This is a question added to users experienced in the SSE / AVX instruction family, and to those who are familiar with its performance analysis. I have seen many different implementations and approaches, ranging from older for SSE2 to newer. The network is flooded with such links. But personally, I do not really understand the analysis of sse assembly. Some people point to uops, caches, and this requires some low-level knowledge. Therefore, I ask for hints and your personal experience. If you have time to make a comparison, on the topic “What is the fastest” and why, what were you looking at. The implementation may not be as accurate, 10-16 bits of single precision FP are enough. More is better, but when it does not affect speed.

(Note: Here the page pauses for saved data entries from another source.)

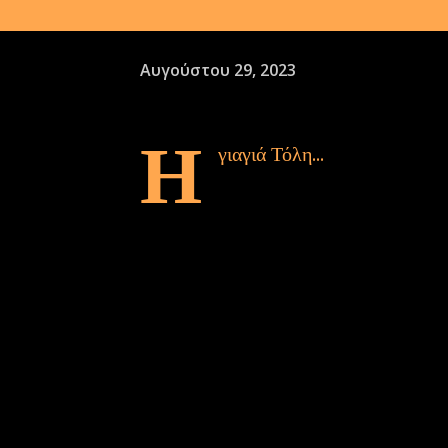
Αυγούστου 29, 2023
Η
γιαγιά Τόλη...
Που γέννησε, τάισε και ανέθρ
Που κατάφερνε να είναι πεντακάθαρη λ
Που χάνονταν από το σκύψιμο στο μπα
Που δεν είχε κακή κουβέντα ...που περ
Που έδειχνε τα ταντέλας και ψώνιζε συ
Που χόρευε τα μωρά στην αγκαλιά της
Που είχε υπομονή και λουλάκι στα ασ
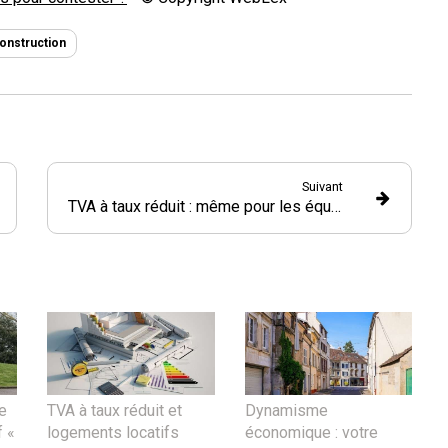
onstruction
Suivant
TVA à taux réduit : même pour les équipements sportifs conçus pour les personnes handicapées ?
e
TVA à taux réduit et
Dynamisme
f «
logements locatifs
économique : votre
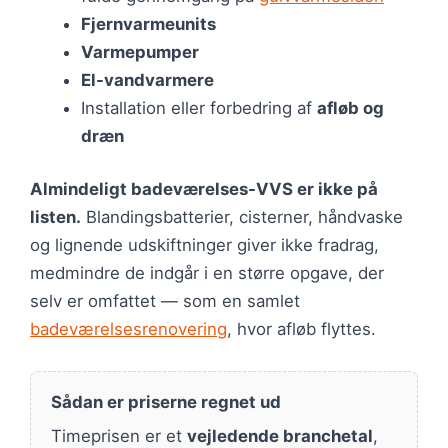
Fjernvarmeunits
Varmepumper
El-vandvarmere
Installation eller forbedring af
afløb og
dræn
Almindeligt badeværelses-VVS er ikke på
listen.
Blandingsbatterier, cisterner, håndvaske
og lignende udskiftninger giver ikke fradrag,
medmindre de indgår i en større opgave, der
selv er omfattet — som en samlet
badeværelsesrenovering
, hvor afløb flyttes.
Sådan er priserne regnet ud
Timeprisen er et
vejledende branchetal
,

PS. To avoid the metatream, I could describe the task exactly with the details:
- The specified scalar argument x (in radians), which is passed in the xmm register (according to the x64 fastcall convention).
- Write a function with a signature
__m128 sincos(float x); which returns the approximate values of sin (x) and cos (x). - The return value must be in one register xmm and calculated in the fastest way to satisfy the requirement of 10-bit precision.
- The argument can be any real number (but not
nan, infetc.). If normalization of the argument is required by the approach, its implementation (fmod ()) will also be the subject. But the question is not about handling special cases of FP.
It may be a duplicate, but I did not find a similar question here, so please indicate to me if it already exists.